— PROMPT —
Omit the pictures and reproduce the rest of the listing exactly.
----- SUPPLIED INFORMATION
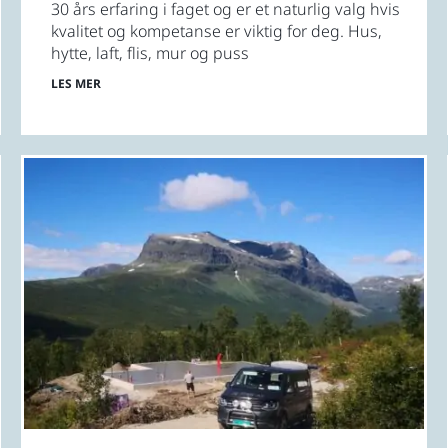
30 års erfaring i faget og er et naturlig valg hvis
kvalitet og kompetanse er viktig for deg. Hus,
hytte, laft, flis, mur og puss
LES MER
----------
— SOLUTION TO THIS EXERCISE —
30 års erfaring i faget og er et naturlig valg hvis
kvalitet og kompetanse er viktig for deg. Hus,
hytte, laft, flis, mur og puss
LES MER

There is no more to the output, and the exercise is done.